At around the same time at National Woman’s Hospital, the first infant ventilators were being introduced by Professor Ross Howie. Working together Liggins and Howie devised a randomised trial to test their theory that antenatal corticosteroids would reduce the risk of respiratory complications for preterm babies. In 1969 they started recruiting women and in this first trial, they gathered 282 results. The findings were that preterm mortality was reduced from 15% to 3% and respiratory distress syndrome from 26% to 9%. This study continued until they had collected data on 1142 women and 1248 babies. The study continued to find positive results for glucocorticoids.

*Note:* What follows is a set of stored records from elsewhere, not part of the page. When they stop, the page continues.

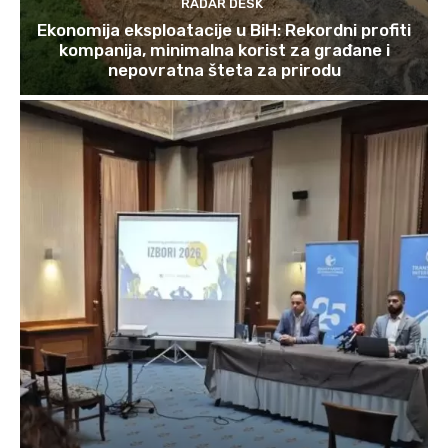
RADAR DESK
Ekonomija eksploatacije u BiH: Rekordni profiti
kompanija, minimalna korist za građane i
nepovratna šteta za prirodu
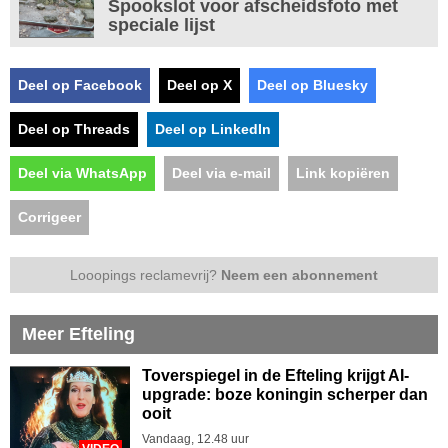
Spookslot voor afscheidsfoto met
speciale lijst
Deel op Facebook
Deel op X
Deel op Bluesky
Deel op Threads
Deel op LinkedIn
Deel via WhatsApp
Deel via e-mail
Link kopiëren
Corrigeer
Looopings reclamevrij?
Neem een abonnement
Meer Efteling
Toverspiegel in de Efteling krijgt AI-
upgrade: boze koningin scherper dan
ooit
Vandaag, 12.48 uur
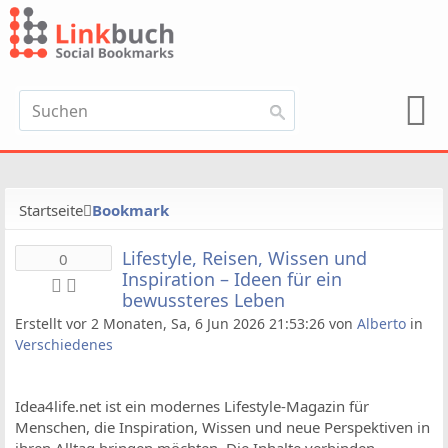
Startseite
Bookmark
Lifestyle, Reisen, Wissen und
0
Inspiration – Ideen für ein
bewussteres Leben
Erstellt vor 2 Monaten, Sa, 6 Jun 2026 21:53:26 von
Alberto
in
Verschiedenes
Idea4life.net ist ein modernes Lifestyle-Magazin für
Menschen, die Inspiration, Wissen und neue Perspektiven in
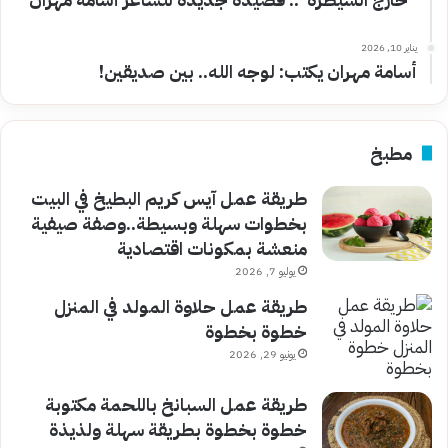
يناير 10, 2026
أسامة مهران يكتب: لوجه الله.. بين صديقين!
مطبخ
طريقة عمل آيس كريم البطيخ في البيت
بخطوات سهلة وبسيطة..وصفة صيفية
منعشة بمكونات اقتصادية
يوليو 7, 2026
طريقة عمل حلاوة المولد في المنزل
خطوة بخطوة
يونيو 29, 2026
طريقة عمل السبانخ باللحمة مكتوبة
خطوة بخطوة بطريقة سهلة ولذيذة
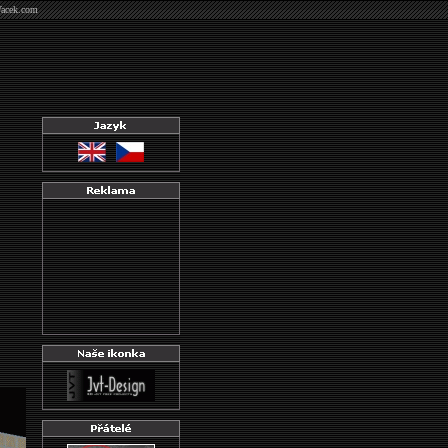
Vacek.com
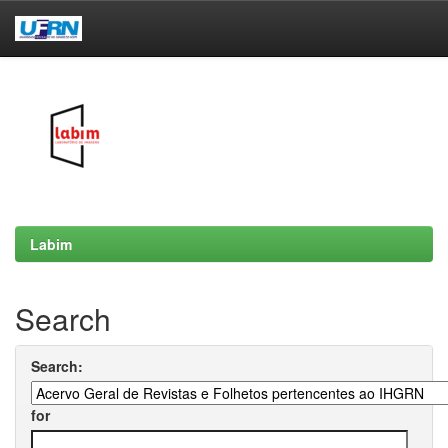
Skip
navigation
Labim
Search
Search:
for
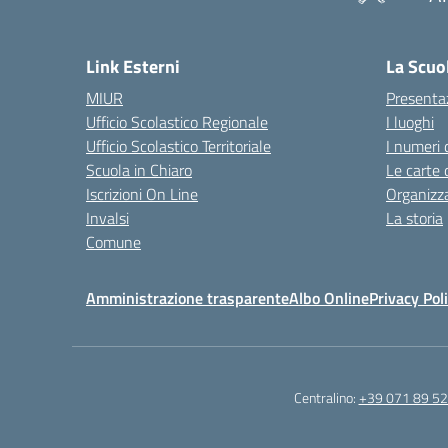
— 
Link Esterni
La Scuo
MIUR
Presenta
Ufficio Scolastico Regionale
I luoghi
Ufficio Scolastico Territoriale
I numeri 
Scuola in Chiaro
Le carte 
Iscrizioni On Line
Organizz
Invalsi
La storia
Comune
Amministrazione trasparente
Albo Online
Privacy Pol
Centralino:
+39 071 89 52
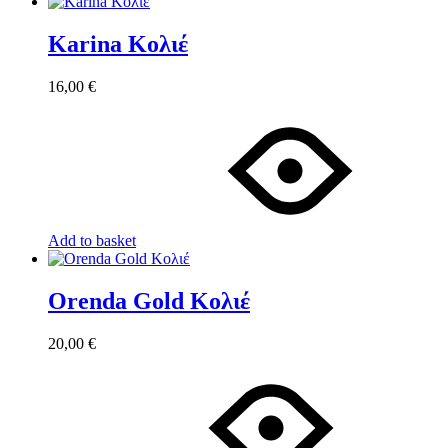
Karina Κολιέ
16,00
€
Add to basket
Orenda Gold Κολιέ
20,00
€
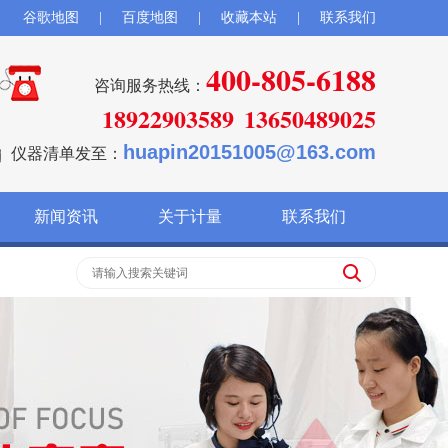
谷歌地图
|
百度地图
|
收藏本站
|
联系我们
400-805-6188
咨询服务热线：
18922903589
13650489025
huapin20151005@163.com
仪器清单发至：
新闻资讯
关于计量
联系我们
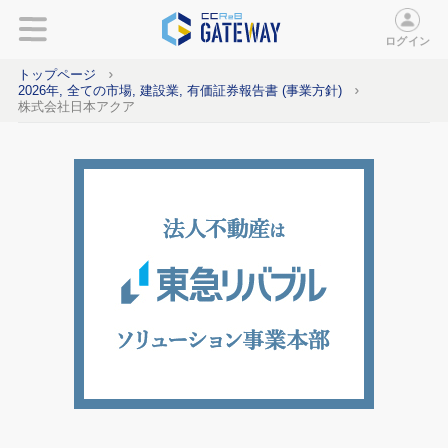
ログイン
トップページ
2026年, 全ての市場, 建設業, 有価証券報告書 (事業方針)
株式会社日本アクア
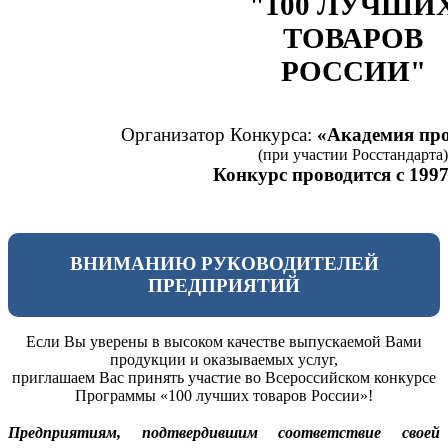
"100 ЛУЧШИ
ТОВАРОВ
РОССИИ"
Организатор Конкурса:
«Академия про
(при участии Росстандарта)
Конкурс проводится с 1997
ВНИМАНИЮ РУКОВОДИТЕЛЕЙ
ПРЕДПРИЯТИЙ
Если Вы уверены в высоком качестве выпускаемой Вами
продукции и оказываемых услуг,
приглашаем Вас принять участие во Всероссийском конкурсе
Программы «100 лучших товаров России»!
Предприятиям, подтвердившим соответствие своей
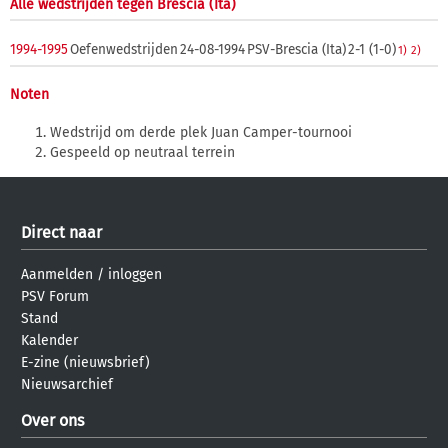
Alle wedstrijden tegen Brescia (Ita)
1994-1995
Oefenwedstrijden
24-08-1994
PSV-Brescia (Ita)
2-1 (1-0)
1)
2)
Noten
Wedstrijd om derde plek Juan Camper-tournooi
Gespeeld op neutraal terrein
Direct naar
Aanmelden
/
inloggen
PSV Forum
Stand
Kalender
E-zine (nieuwsbrief)
Nieuwsarchief
Over ons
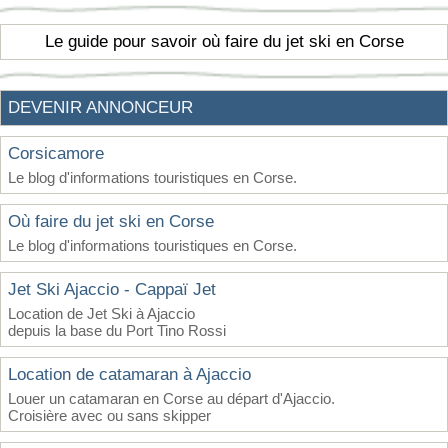
Le guide pour savoir où faire du jet ski en Corse
DEVENIR ANNONCEUR
Corsicamore
Le blog d'informations touristiques en Corse.
Où faire du jet ski en Corse
Le blog d'informations touristiques en Corse.
Jet Ski Ajaccio - Cappaï Jet
Location de Jet Ski à Ajaccio
depuis la base du Port Tino Rossi
Location de catamaran à Ajaccio
Louer un catamaran en Corse au départ d'Ajaccio.
Croisière avec ou sans skipper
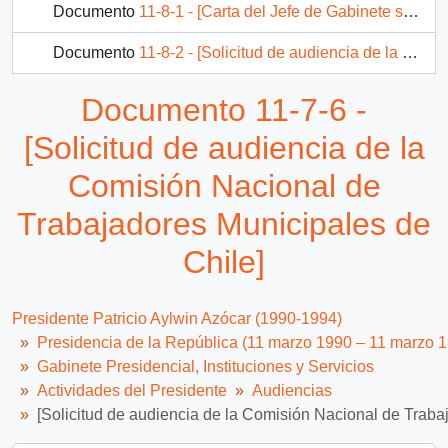
Documento
11-8-1 - [Carta del Jefe de Gabinete sobre solicitud de audiencia]
Documento
11-8-2 - [Solicitud de audiencia de la Federación de la Empresa Portuaria de Chile ]
Expediente
11-8-3 - [Solicitud de audiencia del coordinador del retorno de exiliados en Francia]
Documento 11-7-6 -
305 más...
[Solicitud de audiencia de la
Comisión Nacional de
Trabajadores Municipales de
Chile]
Presidente Patricio Aylwin Azócar (1990-1994)
Presidencia de la República (11 marzo 1990 – 11 marzo 
Gabinete Presidencial, Instituciones y Servicios
Actividades del Presidente
Audiencias
[Solicitud de audiencia de la Comisión Nacional de Traba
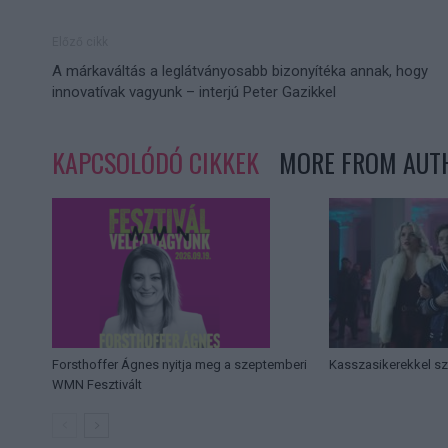
Előző cikk
A márkaváltás a leglátványosabb bizonyítéka annak, hogy
innovatívak vagyunk – interjú Peter Gazikkel
KAPCSOLÓDÓ CIKKEK
MORE FROM AUT
Forsthoffer Ágnes nyitja meg a szeptemberi
Kasszasikerekkel sz
WMN Fesztivált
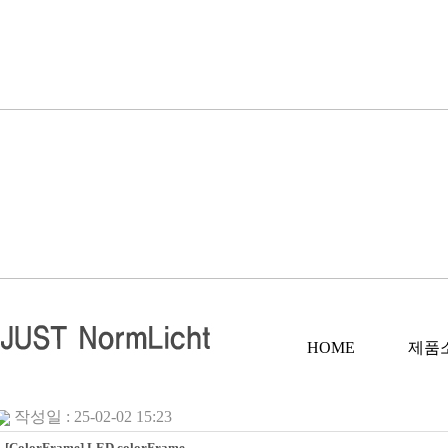
HOME
제품
작성일 : 25-02-02 15:23
[ColorFrame] LED colorFrame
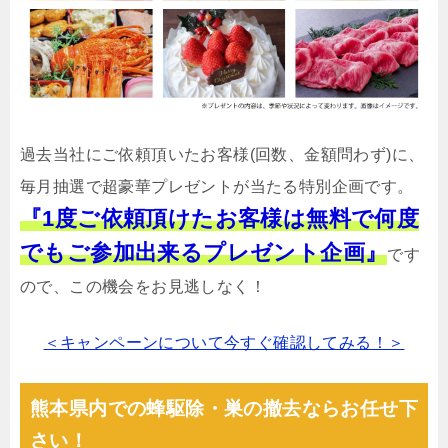
過去当社にご依頼頂いたお客様(回数、金額問わず)に、
毎月抽選で超豪華プレゼントが当たる特別企画です。
『1度ご依頼頂けたお客様は無料で何度
でもご参加出来るプレゼント企画』
です
ので、この機会をお見逃しなく！
＜キャンペーンについて今すぐ確認してみる！＞
熊本県内での蜂駆除・巣の撤去ならお任せ下
さい！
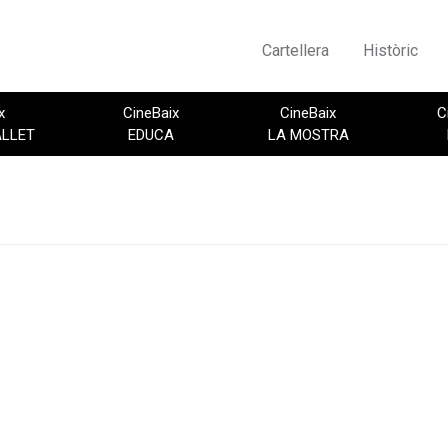
Cartellera
Històric
x
CineBaix
CineBaix
C
ALLET
EDUCA
LA MOSTRA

Over the years further research has been done to investigate the effectiveness of antenatal corticosteroids. The 2020 Cochrane review found 27 studies that involved 11,272 women and 11,925 infants. The studies were set in high‐, middle‐ and low‐income populations in 21 different countries. They found “Corticosteroids given to women at risk of premature birth improve the chances that, once they are born, their babies will be able to breathe and survive and that the evidence available suggests that corticosteroids are probably not associated with risks for the baby or mother.”
However, despite the life changing benefits, uptake of antenatal corticosteroids was variable. One of the reasons for the slow uptake was the initial concern about the long-term health risks. 50 years on and this lifesaving treatment is widely accepted and used around the world. Liggins was made a Knight Bachelor for services to medical research, in the 1991 Queen’s Birthday Honours.